* Problem details: Give an unaltered copy of the listing below, minus its pictures.

* Data:
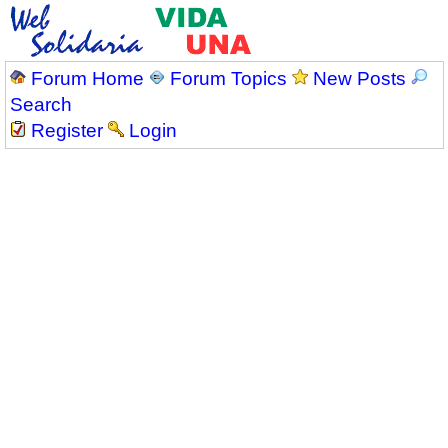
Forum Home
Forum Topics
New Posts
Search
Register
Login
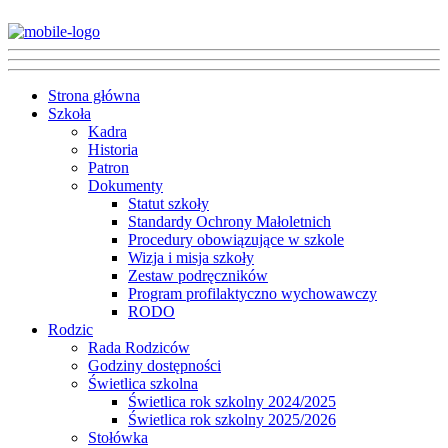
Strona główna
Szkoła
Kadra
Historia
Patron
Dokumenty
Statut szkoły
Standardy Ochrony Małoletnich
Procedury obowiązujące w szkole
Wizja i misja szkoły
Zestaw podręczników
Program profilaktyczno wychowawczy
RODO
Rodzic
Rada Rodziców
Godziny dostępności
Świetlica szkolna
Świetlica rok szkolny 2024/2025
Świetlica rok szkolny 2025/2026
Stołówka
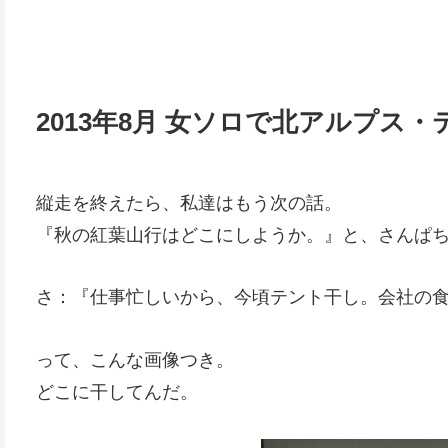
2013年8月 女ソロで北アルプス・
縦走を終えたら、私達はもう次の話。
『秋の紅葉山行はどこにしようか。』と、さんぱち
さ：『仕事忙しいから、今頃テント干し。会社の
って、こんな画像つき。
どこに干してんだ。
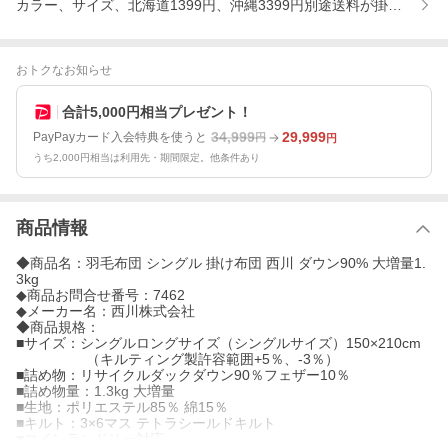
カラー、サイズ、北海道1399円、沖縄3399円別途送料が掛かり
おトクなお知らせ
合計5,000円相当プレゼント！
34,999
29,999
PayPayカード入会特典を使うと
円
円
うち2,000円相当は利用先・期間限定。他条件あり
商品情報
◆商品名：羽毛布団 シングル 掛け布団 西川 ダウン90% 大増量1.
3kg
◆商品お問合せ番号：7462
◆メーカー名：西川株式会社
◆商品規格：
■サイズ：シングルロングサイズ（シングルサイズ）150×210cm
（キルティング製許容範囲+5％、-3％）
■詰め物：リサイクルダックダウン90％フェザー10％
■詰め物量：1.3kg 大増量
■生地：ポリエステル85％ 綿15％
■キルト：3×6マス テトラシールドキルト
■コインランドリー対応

* Result:
Forum Home
Forum Topics
New Posts
Search
Register
Login
Strona główna
Szkoła
Kadra
Historia
Patron
Dokumenty
Statut szkoły
Standardy Ochrony Małoletnich
Procedury obowiązujące w szkole
Wizja i misja szkoły
Zestaw podręczników
Program profilaktyczno wychowawczy
RODO
Rodzic
Rada Rodziców
Godziny dostępności
Świetlica szkolna
Świetlica rok szkolny 2024/2025
Świetlica rok szkolny 2025/2026
Stołówka
2013年8月 女ソロで北アルプス・
縦走を終えたら、私達はもう次の話。
『秋の紅葉山行はどこにしようか。』と、さんぱち
さ：『仕事忙しいから、今頃テント干し。会社の
って、こんな画像つき。
どこに干してんだ。
カラー、サイズ、北海道1399円、沖縄3399円別途送料が掛かり
おトクなお知らせ
合計5,000円相当プレゼント！
34,999
29,999
PayPayカード入会特典を使うと
円
円
うち2,000円相当は利用先・期間限定。他条件あり
商品情報
◆商品名：羽毛布団 シングル 掛け布団 西川 ダウン90% 大増量1.
3kg
◆商品お問合せ番号：7462
◆メーカー名：西川株式会社
◆商品規格：
■サイズ：シングルロングサイズ（シングルサイズ）150×210cm
（キルティング製許容範囲+5％、-3％）
■詰め物：リサイクルダックダウン90％フェザー10％
■詰め物量：1.3kg 大増量
■生地：ポリエステル85％ 綿15％
■キルト：3×6マス テトラシールドキルト
■コインランドリー対応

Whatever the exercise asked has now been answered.